Records to use:
------------------------------------------------------------

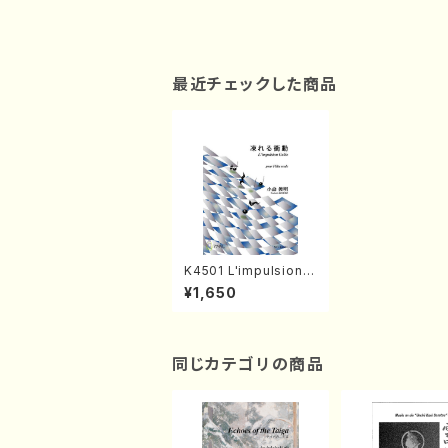
最近チェックした商品
K4501 L'impulsion G
elee(Flute solo/T. K
¥1,650
OMORI /Full Score)
同じカテゴリの商品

------------------------------------------------------------

Pictures stay out; the records above are otherwise reproduced exactly.

Output:
最近チェックした商品
K4501 L'impulsion G
elee(Flute solo/T. K
¥1,650
OMORI /Full Score)
同じカテゴリの商品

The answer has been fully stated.